We were all paranoid about this during the Cold War and we all realised the danger posed by nuclear weapons.

What is so frightening is that in the West no one is talking about this. No one seems to give a fuck!

Top Russian, American and Polish Leaders Warn that Continued Fighting In Ukraine Could Lead to Nuclear War




9 January, 2015


Former Soviet leader and Nobel prize winner Mikhail Gorbachev warned today that the battle in Ukraine could result in a nuclear war:



A war of this kind would unavoidably lead to a nuclear war,” the 1990 Nobel Peace Prize winner told Der Spiegel news magazine, according to excerpts released on Friday.
We won’t survive the coming years if someone loses their nerve in this overheated situation,” added Gorbachev, 83. “This is not something I’m saying thoughtlessly. I am extremely concerned.”
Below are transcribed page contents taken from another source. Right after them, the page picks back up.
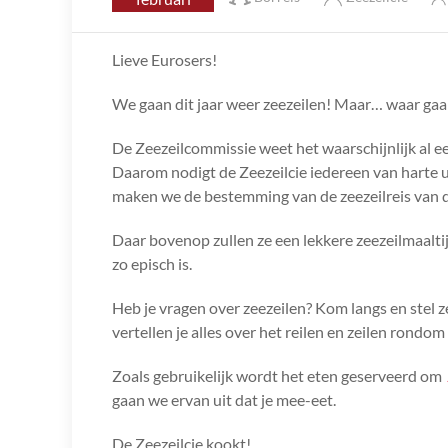
Lieve Eurosers!
We gaan dit jaar weer zeezeilen! Maar… waar ga
De Zeezeilcommissie weet het waarschijnlijk al een 
Daarom nodigt de Zeezeilcie iedereen van harte u
maken we de bestemming van de zeezeilreis van d
Daar bovenop zullen ze een lekkere zeezeilmaalt
zo episch is.
Heb je vragen over zeezeilen? Kom langs en stel z
vertellen je alles over het reilen en zeilen rondom
Zoals gebruikelijk wordt het eten geserveerd om
gaan we ervan uit dat je mee-eet.
De Zeezeilcie kookt!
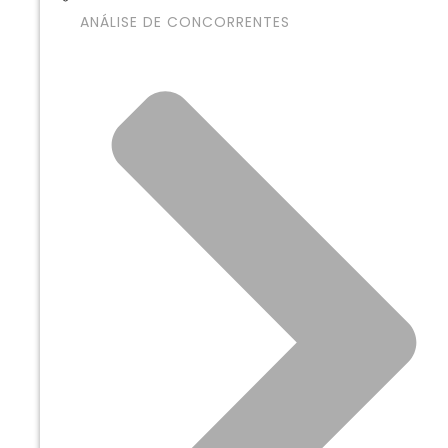
ANÁLISE DE CONCORRENTES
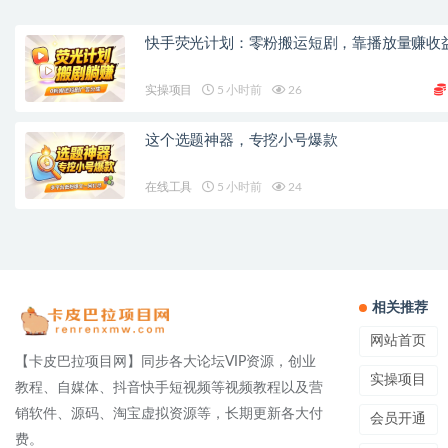
快手荧光计划：零粉搬运短剧，靠播放量赚收
实操项目
5 小时前
26
这个选题神器，专挖小号爆款
在线工具
5 小时前
24
相关推荐
网站首页
【卡皮巴拉项目网】同步各大论坛VIP资源，创业
实操项目
教程、自媒体、抖音快手短视频等视频教程以及营
销软件、源码、淘宝虚拟资源等，长期更新各大付
会员开通
费。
One of America’s top experts on Russia – Steven Cohen – has also warned that failure to negotiate a peace treaty in Ukraine could lead to nuclear war.

Steven Starr - a nuclear arms expert and senior scientist for Physicians for Social Responsibility - warns that proposed U.S. legislation would be a direct path towards nuclear war with Russia.
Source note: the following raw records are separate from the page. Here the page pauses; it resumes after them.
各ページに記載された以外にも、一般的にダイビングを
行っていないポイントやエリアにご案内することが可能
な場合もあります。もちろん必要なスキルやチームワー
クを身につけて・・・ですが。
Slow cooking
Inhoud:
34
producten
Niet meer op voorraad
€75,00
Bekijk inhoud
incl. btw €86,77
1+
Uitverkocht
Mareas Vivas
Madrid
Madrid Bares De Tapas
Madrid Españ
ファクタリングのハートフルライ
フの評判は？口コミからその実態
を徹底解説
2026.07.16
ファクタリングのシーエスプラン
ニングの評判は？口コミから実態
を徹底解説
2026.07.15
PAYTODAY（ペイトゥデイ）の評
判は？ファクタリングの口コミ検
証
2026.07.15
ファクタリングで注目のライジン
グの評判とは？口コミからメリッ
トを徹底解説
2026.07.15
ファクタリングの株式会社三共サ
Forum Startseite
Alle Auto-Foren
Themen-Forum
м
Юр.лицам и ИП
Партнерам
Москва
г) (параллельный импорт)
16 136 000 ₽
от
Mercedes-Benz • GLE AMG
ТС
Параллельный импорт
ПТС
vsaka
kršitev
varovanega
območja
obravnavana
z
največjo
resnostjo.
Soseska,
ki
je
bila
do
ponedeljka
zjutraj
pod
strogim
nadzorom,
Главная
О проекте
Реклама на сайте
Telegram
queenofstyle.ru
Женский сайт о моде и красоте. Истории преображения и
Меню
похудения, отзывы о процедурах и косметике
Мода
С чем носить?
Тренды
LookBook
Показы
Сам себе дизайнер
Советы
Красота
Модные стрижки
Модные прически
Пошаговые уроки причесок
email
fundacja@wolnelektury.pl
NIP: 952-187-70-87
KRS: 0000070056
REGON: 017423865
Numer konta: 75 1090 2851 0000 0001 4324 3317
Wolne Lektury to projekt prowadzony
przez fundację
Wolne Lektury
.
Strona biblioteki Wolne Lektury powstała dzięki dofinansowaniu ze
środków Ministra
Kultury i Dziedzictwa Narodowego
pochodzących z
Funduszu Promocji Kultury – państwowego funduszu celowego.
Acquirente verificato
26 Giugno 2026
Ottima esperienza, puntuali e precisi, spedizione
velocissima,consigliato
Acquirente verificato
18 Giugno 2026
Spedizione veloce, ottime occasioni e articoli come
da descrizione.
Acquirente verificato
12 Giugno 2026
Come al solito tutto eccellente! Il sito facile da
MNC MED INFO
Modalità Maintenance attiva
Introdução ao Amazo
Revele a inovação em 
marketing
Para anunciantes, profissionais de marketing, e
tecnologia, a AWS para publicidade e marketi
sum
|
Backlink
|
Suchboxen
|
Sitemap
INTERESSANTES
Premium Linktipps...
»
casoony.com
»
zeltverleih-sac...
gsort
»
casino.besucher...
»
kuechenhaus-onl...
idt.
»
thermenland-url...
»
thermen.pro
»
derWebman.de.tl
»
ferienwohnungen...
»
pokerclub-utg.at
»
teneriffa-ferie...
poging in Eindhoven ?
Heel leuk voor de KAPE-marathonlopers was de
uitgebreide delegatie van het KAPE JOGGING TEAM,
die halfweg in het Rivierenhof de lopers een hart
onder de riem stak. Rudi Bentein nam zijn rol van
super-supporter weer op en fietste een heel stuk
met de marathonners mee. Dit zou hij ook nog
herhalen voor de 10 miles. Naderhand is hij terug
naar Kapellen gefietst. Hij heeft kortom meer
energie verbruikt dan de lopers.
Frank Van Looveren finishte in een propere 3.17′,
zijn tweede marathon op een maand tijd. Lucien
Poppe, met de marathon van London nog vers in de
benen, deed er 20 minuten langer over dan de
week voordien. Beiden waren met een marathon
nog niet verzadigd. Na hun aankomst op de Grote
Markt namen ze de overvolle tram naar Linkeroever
Former Polish president – and famed anti-communist activist – Lech Walesa also warned that the U.S. and Nato’s arming of Ukraine could lead to a nuclear war.

Leading American political activist Noam Chomsky agrees.

Australian doctor and Nobel prize winner Helen Caldicott warns:


The expansion of NATO to Russia’s borders is “very, very dangerous,” Caldicott said. “There is no way a war between the United States and Russia could start and not go nuclear. … The United States and Russia have enormous stockpiles of these weapons. Together they have 94 percent of all the 16,300 nuclear weapons in the world.”
We are in a very fallible, very dangerous situation operated by mere mortals,” she warned. “The nuclear weapons, are sitting there, thousands of them. They are ready to be used.” 
***
Caldicott strongly criticized Obama administration policymakers for their actions in forward positioning U.S. and NATO military units in countries of Eastern Europe in response to Russian support of breakaway separatists in the provinces of eastern Ukraine. On –, the U.S. government announced the deployment of the Ironhorse Brigade, an elite armored cavalry unit of the U.S. Army to the former Soviet republics of Lithuania, Latvia and Estonia, along the historic invasion route from the West to St. Petersburg. 
Do they really want a nuclear war with Russia?” she asked “The only war that you can have with Russia is a nuclear war. … You don’t provoke paranoid countries armed with nuclear weapons.”


And see thisthisthis and this.


Indeed, Eric Zuesse says that the risks are so high – and the American leaders so reckless – that Russia is preparing for an expected nuclear attack by the U.S.
Postscript:  

In the 1987 book To Win a Nuclear War: The Pentagon’s Secret War Plans, one of the world’s leading physicists – Michio Kaku – revealed declassified plans for the U.S. to launch a first-strike nuclear war against Russia.  The forward was written by the former Attorney General of the United States, Ramsey Clarke.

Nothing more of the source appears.